A general discussion of pre- and post-fabrication tuning for embedded microprocessors can be found in .
3. ARCHITECTURE AND METHODOLOGY OVERVIEW
We developed our architecture and methodology using a standard microcontroller. Microcontrollers represent a well-known class of embedded microprocessors. A microcontroller is an IC possessing a microprocessor with tightly-integrated peripherals, program memory, and data memory. Microcontrollers are typically used in control-dominated applications, having simple architectures oriented towards bit-manipulation, usually excluding features like multipliers, floating-point units, caches, deep pipelines, and branch predictors. Popular microcontrollers include the Intel 8051, and the Motorola 68HC05, 68HC11, and 68HC12.

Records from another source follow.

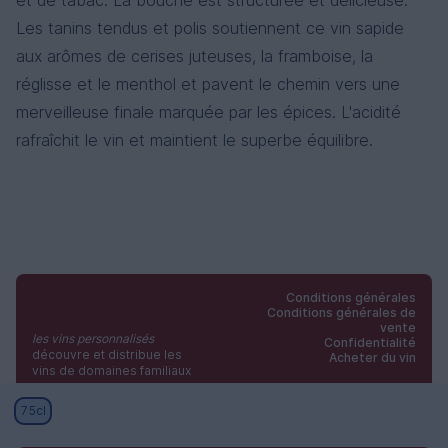
et de tabac. La bouche est structurée et délicieuse.
Les tanins tendus et polis soutiennent ce vin sapide
aux arômes de cerises juteuses, la framboise, la
réglisse et le menthol et pavent le chemin vers une
merveilleuse finale marquée par les épices. L'acidité
rafraîchit le vin et maintient le superbe équilibre.
Conditions générales
Conditions générales de
vente
les vins personnalisés
Confidentialité
découvre et distribue les
Acheter du vin
vins de domaines familiaux
E: admin (at) levipe.be
75cl
T: +32 473 98 05 96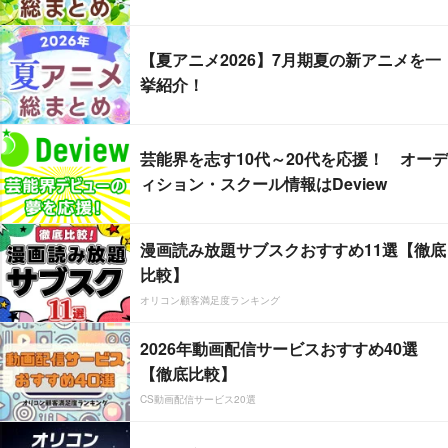
【夏アニメ2026】7月期夏の新アニメを一
挙紹介！
芸能界を志す10代～20代を応援！ オーデ
ィション・スクール情報はDeview
漫画読み放題サブスクおすすめ11選【徹底
比較】
オリコン顧客満足度ランキング
2026年動画配信サービスおすすめ40選
【徹底比較】
CS動画配信サービス20選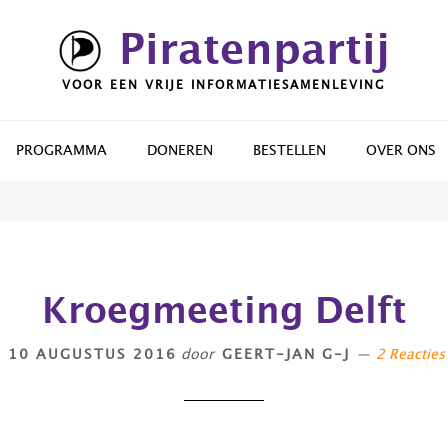
Piratenpartij
VOOR EEN VRIJE INFORMATIESAMENLEVING
PROGRAMMA
DONEREN
BESTELLEN
OVER ONS
Kroegmeeting Delft
10 AUGUSTUS 2016
door
GEERT-JAN G-J
2 Reacties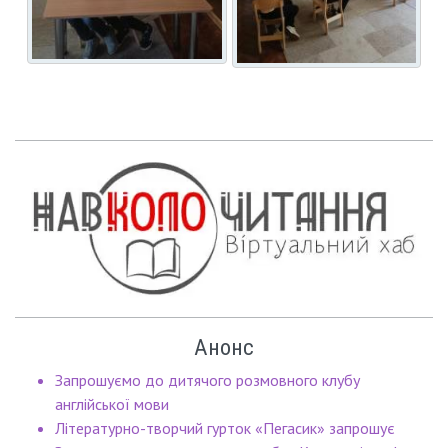
Анонс
Запрошуємо до дитячого розмовного клубу
англійської мови
Літературно-творчий гурток «Пегасик» запрошує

Figure 1 shows the architecture of a microcontroller’s processor core and memories. Peripherals are not shown. The white boxes correspond to the basic architecture; the gray boxes will be discussed later. After an application program has been developed for this microcontroller, the application will be downloaded into the program memory, and does not change for the life of the target product. The program memory is typically some form of programmable ROM, like EPROM, EEPROM, or Flash. Each access to such memory typically consumes much power, since such access uses large, high-capacitance buses. This is especially true if the memory is on a separate chip. High power per access, coupled with the obvious fact that program memory is also accessed very frequently, leads to program memory accesses contributing to a large part of a microcontroller’s total power consumption, as can be seen in Figure 5. Thus, reducing program memory accesses is a good focal point for power reduction.

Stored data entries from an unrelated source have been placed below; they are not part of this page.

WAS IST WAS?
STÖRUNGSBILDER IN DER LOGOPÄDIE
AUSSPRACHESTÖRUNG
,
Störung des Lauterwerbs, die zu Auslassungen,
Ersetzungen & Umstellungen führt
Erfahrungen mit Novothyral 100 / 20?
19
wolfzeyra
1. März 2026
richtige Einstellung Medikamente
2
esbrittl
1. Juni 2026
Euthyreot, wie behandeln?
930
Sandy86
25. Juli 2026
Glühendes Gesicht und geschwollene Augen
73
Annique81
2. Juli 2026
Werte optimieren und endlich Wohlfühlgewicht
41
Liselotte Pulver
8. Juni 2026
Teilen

In Figure 1, we have used gray boxes to represent additional hardware for a self-optimizing microcontroller architecture. A Loop Table stores copies of frequently-executed loops. A Bypass Controller detects addresses, contained in one or more loop address registers (LAR’s), of loops stored in the loop table. A Self-Profiling Controller determines the most frequently-executed loops with the aid of a Loop Count Table. These items will all be described further.
Figure 2 illustrates where self-optimization would occur in a design flow. It occurs after fabrication, in a mass-produced IC. It occurs in-system, meaning we need not develop complicated and non-standard simulations. The tuning is done under designer control. Traditional ASIP approaches perform tuning before fabrication, while caching and dynamic binary translation approaches occur during end-use.

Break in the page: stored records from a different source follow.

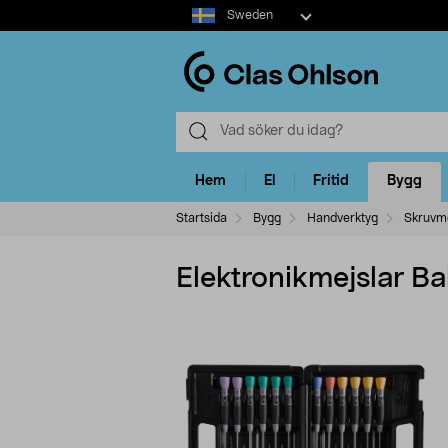
Select
Sweden
market
Hem
El
Fritid
Bygg
Startsida
Bygg
Handverktyg
Skruvme
Elektronikmejslar Ba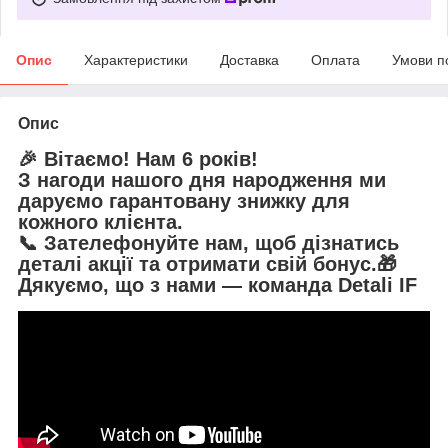
Опис
Характеристики
Доставка
Оплата
Умови п
Опис
🎉 Вітаємо! Нам 6 років!
З нагоди нашого дня народження
ми
даруємо гарантовану знижку
для
кожного клієнта.
📞 Зателефонуйте нам, щоб дізнатись
деталі акції та отримати свій бонус.🎁
Дякуємо, що з нами — команда Detali IF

Figure 3 illustrates the self-optimization methodology we propose. First, a designer downloads an application program into the microcontroller program memory. Second, the designer resets the IC, and can then execute the program in normal mode. Up to that point, the self-optimizing features of the IC are completely invisible. Third, the designer can optionally activate a special self-optimizing mode. This mode actually consists of three steps: initialize, profile, and configure. This mode activates the dark-gray components of Figure 1. Here, the program is executing in its real environment, but is also being monitored and profiled. After self-optimization mode is completed, a configuration memory gets written with information on how to configure the architecture to consume less power for the given profile. In our loop table case, the configuration memory would contain the addresses of the most frequently executed loops. Fourth, the designer can again reset the IC, which this time will be configured using the configuration memory. In our case, this means that certain program memory regions will be copied into the loop table. The program executes in normal mode again, but now uses the light-gray components in Figure 1, so should consume less power than before. Finally, a designer may wish to upload the configuration memory to a workstation, and then download that configuration into a large number of identical parts. We now describe the three self-optimization steps in more detail.
4. SELF_OPTIMIZING MODE
The first question we faced was determining how to activate self-optimization. One option is to include an extra input pin on the IC. A second is software activation by setting of a bit in a special register. A third is to use a special combination of values on existing pins including the reset pin. Similar methods can be used for the chip to indicate completion of self-optimization. We currently use the first option.
Once activated, initializing for our loop table consists of traversing the program memory to detect all possible loops, and placing the starting address of each loop in a loop count table. Loops can be detected by finding relatively short backwards jumps in the program memory. Filling the loop count table is handled by the self-profiling controller in Figure 1. Initialization is only done once in self-optimization mode.
Next, the self-profiler executes the application in program memory, monitors the program memory address bus, and updates the loop count table to reflect the number of times each loop is executed. Note that the application runs in its real environment, so this profiling information can be quite accurate.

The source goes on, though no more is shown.